Voltage stability in SWER lines, especially at fairly high loads, can also be a significant problem, leading to customer complaints.
Several measures have been applied to SWER lines throughout Australia to improve voltage stability. For example, Ergon Energy has installed low voltage regulators (LVRs) in its network. Initially the utility installed six LVRs from MicroPlanet for performance testing. The devices performed well, keeping the output voltage at the chosen 245V set point. After the testing stage, Ergon Energy purchased and installed 1000 MicroPlanet LVRs. Ergon Energy set stringent performance specifications for MicroPlanet to meet. The units had to be able to withstand the harsh environment in many areas of Queensland, throughout Ergon Energy’s vast service area. The 1000 LVRs were deployed between late 2008 and late 2012.
The utility has also been looking at battery storage to further improve the SWER network.

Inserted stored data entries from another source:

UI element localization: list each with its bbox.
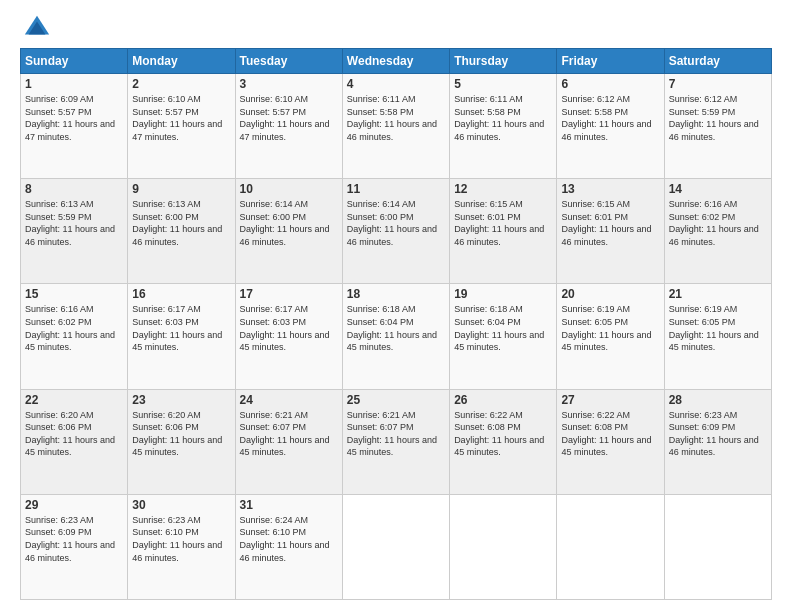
calendar-cell: 16 Sunrise: 6:17 AM Sunset: 6:03 PM Dayl… <box>128 284 235 389</box>
calendar-cell: 17 Sunrise: 6:17 AM Sunset: 6:03 PM Dayl… <box>235 284 342 389</box>
cell-sunrise: Sunrise: 6:23 AM <box>25 515 94 525</box>
day-number: 24 <box>240 393 338 407</box>
cell-sunset: Sunset: 6:02 PM <box>25 317 92 327</box>
cell-daylight: Daylight: 11 hours and 45 minutes. <box>25 330 115 353</box>
cell-daylight: Daylight: 11 hours and 46 minutes. <box>561 119 651 142</box>
cell-sunset: Sunset: 6:04 PM <box>454 317 521 327</box>
cell-daylight: Daylight: 11 hours and 46 minutes. <box>132 224 222 247</box>
cell-sunset: Sunset: 6:08 PM <box>561 422 628 432</box>
cell-sunset: Sunset: 5:57 PM <box>132 107 199 117</box>
cell-sunrise: Sunrise: 6:13 AM <box>25 199 94 209</box>
day-number: 28 <box>669 393 767 407</box>
calendar-cell: 23 Sunrise: 6:20 AM Sunset: 6:06 PM Dayl… <box>128 389 235 494</box>
logo-icon <box>23 14 51 42</box>
calendar-cell: 31 Sunrise: 6:24 AM Sunset: 6:10 PM Dayl… <box>235 494 342 599</box>
cell-sunset: Sunset: 6:09 PM <box>669 422 736 432</box>
day-number: 13 <box>561 182 659 196</box>
calendar-cell: 10 Sunrise: 6:14 AM Sunset: 6:00 PM Dayl… <box>235 179 342 284</box>
day-number: 30 <box>132 498 230 512</box>
cell-sunrise: Sunrise: 6:11 AM <box>454 94 523 104</box>
calendar-cell: 27 Sunrise: 6:22 AM Sunset: 6:08 PM Dayl… <box>557 389 664 494</box>
cell-sunrise: Sunrise: 6:14 AM <box>240 199 309 209</box>
cell-daylight: Daylight: 11 hours and 45 minutes. <box>454 435 544 458</box>
cell-daylight: Daylight: 11 hours and 45 minutes. <box>561 435 651 458</box>
calendar-cell <box>664 494 771 599</box>
day-number: 3 <box>240 77 338 91</box>
calendar-cell: 4 Sunrise: 6:11 AM Sunset: 5:58 PM Dayli… <box>342 74 449 179</box>
cell-sunrise: Sunrise: 6:22 AM <box>454 410 523 420</box>
day-number: 9 <box>132 182 230 196</box>
calendar-header-wednesday: Wednesday <box>342 49 449 74</box>
day-number: 21 <box>669 287 767 301</box>
cell-sunset: Sunset: 6:10 PM <box>240 527 307 537</box>
calendar-cell: 8 Sunrise: 6:13 AM Sunset: 5:59 PM Dayli… <box>21 179 128 284</box>
cell-sunset: Sunset: 6:09 PM <box>25 527 92 537</box>
cell-sunset: Sunset: 6:00 PM <box>132 212 199 222</box>
cell-sunrise: Sunrise: 6:18 AM <box>454 304 523 314</box>
cell-daylight: Daylight: 11 hours and 46 minutes. <box>132 540 222 563</box>
cell-sunrise: Sunrise: 6:18 AM <box>347 304 416 314</box>
day-number: 10 <box>240 182 338 196</box>
cell-sunrise: Sunrise: 6:23 AM <box>669 410 738 420</box>
cell-sunset: Sunset: 6:05 PM <box>669 317 736 327</box>
day-number: 14 <box>669 182 767 196</box>
cell-sunrise: Sunrise: 6:10 AM <box>132 94 201 104</box>
day-number: 8 <box>25 182 123 196</box>
day-number: 5 <box>454 77 552 91</box>
calendar-cell: 15 Sunrise: 6:16 AM Sunset: 6:02 PM Dayl… <box>21 284 128 389</box>
calendar-cell: 20 Sunrise: 6:19 AM Sunset: 6:05 PM Dayl… <box>557 284 664 389</box>
calendar-header-monday: Monday <box>128 49 235 74</box>
cell-sunset: Sunset: 6:05 PM <box>561 317 628 327</box>
day-number: 12 <box>454 182 552 196</box>
cell-sunset: Sunset: 6:07 PM <box>240 422 307 432</box>
cell-daylight: Daylight: 11 hours and 45 minutes. <box>25 435 115 458</box>
cell-sunrise: Sunrise: 6:13 AM <box>132 199 201 209</box>
cell-daylight: Daylight: 11 hours and 45 minutes. <box>240 330 330 353</box>
day-number: 17 <box>240 287 338 301</box>
calendar-cell: 5 Sunrise: 6:11 AM Sunset: 5:58 PM Dayli… <box>450 74 557 179</box>
cell-daylight: Daylight: 11 hours and 47 minutes. <box>240 119 330 142</box>
cell-daylight: Daylight: 11 hours and 46 minutes. <box>454 119 544 142</box>
cell-daylight: Daylight: 11 hours and 45 minutes. <box>132 330 222 353</box>
calendar-week-row: 29 Sunrise: 6:23 AM Sunset: 6:09 PM Dayl… <box>21 494 772 599</box>
cell-sunset: Sunset: 6:00 PM <box>240 212 307 222</box>
cell-daylight: Daylight: 11 hours and 45 minutes. <box>347 330 437 353</box>
cell-sunset: Sunset: 6:00 PM <box>347 212 414 222</box>
cell-daylight: Daylight: 11 hours and 45 minutes. <box>240 435 330 458</box>
calendar-header-sunday: Sunday <box>21 49 128 74</box>
cell-sunrise: Sunrise: 6:17 AM <box>240 304 309 314</box>
cell-sunrise: Sunrise: 6:12 AM <box>669 94 738 104</box>
cell-daylight: Daylight: 11 hours and 46 minutes. <box>25 224 115 247</box>
logo-area <box>20 18 51 42</box>
header <box>20 18 772 42</box>
day-number: 16 <box>132 287 230 301</box>
calendar-cell: 25 Sunrise: 6:21 AM Sunset: 6:07 PM Dayl… <box>342 389 449 494</box>
cell-sunrise: Sunrise: 6:19 AM <box>561 304 630 314</box>
cell-sunrise: Sunrise: 6:22 AM <box>561 410 630 420</box>
cell-daylight: Daylight: 11 hours and 45 minutes. <box>561 330 651 353</box>
calendar-cell: 18 Sunrise: 6:18 AM Sunset: 6:04 PM Dayl… <box>342 284 449 389</box>
cell-sunset: Sunset: 6:03 PM <box>132 317 199 327</box>
cell-sunset: Sunset: 6:01 PM <box>454 212 521 222</box>
calendar-week-row: 15 Sunrise: 6:16 AM Sunset: 6:02 PM Dayl… <box>21 284 772 389</box>
calendar-cell: 14 Sunrise: 6:16 AM Sunset: 6:02 PM Dayl… <box>664 179 771 284</box>
cell-sunset: Sunset: 5:57 PM <box>25 107 92 117</box>
calendar-week-row: 22 Sunrise: 6:20 AM Sunset: 6:06 PM Dayl… <box>21 389 772 494</box>
cell-daylight: Daylight: 11 hours and 46 minutes. <box>347 119 437 142</box>
cell-sunrise: Sunrise: 6:21 AM <box>240 410 309 420</box>
logo-text <box>20 18 51 42</box>
calendar-cell <box>557 494 664 599</box>
cell-sunset: Sunset: 6:03 PM <box>240 317 307 327</box>
calendar-cell: 1 Sunrise: 6:09 AM Sunset: 5:57 PM Dayli… <box>21 74 128 179</box>
calendar-cell: 29 Sunrise: 6:23 AM Sunset: 6:09 PM Dayl… <box>21 494 128 599</box>
cell-daylight: Daylight: 11 hours and 45 minutes. <box>669 330 759 353</box>
calendar-cell: 2 Sunrise: 6:10 AM Sunset: 5:57 PM Dayli… <box>128 74 235 179</box>
calendar-cell <box>450 494 557 599</box>
cell-sunrise: Sunrise: 6:20 AM <box>25 410 94 420</box>
cell-sunrise: Sunrise: 6:21 AM <box>347 410 416 420</box>
day-number: 4 <box>347 77 445 91</box>
cell-daylight: Daylight: 11 hours and 45 minutes. <box>347 435 437 458</box>
cell-sunset: Sunset: 6:02 PM <box>669 212 736 222</box>
day-number: 11 <box>347 182 445 196</box>
day-number: 25 <box>347 393 445 407</box>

A tender assessment process for a number of 25kW/100kWh battery storage units is under way.
The utility is also proceeding with traditional augmentation options such as isolating transformer upgrades, voltage conversion and SWER splitting.
Ergon maintains some 65,000km of SWER lines in regional Queensland, representing about 40 per cent of the utility’s distribution network.
Essential Energy operates 30,000km of SWER lines and 116,000km of conventional lines.
The length of SWER lines has hardly increased over the past few decades, and the basic technology has changed little since the paper by Mandeno. There has, however, been a significant advance in the technology of ancillary equipment, largely overcoming traditional limitations of SWER lines. In spite of the technical challenges of installing and running SWER lines, and the complexities posed by increasing use of renewable energy, people in the utilities generally believe that SWER is here to stay.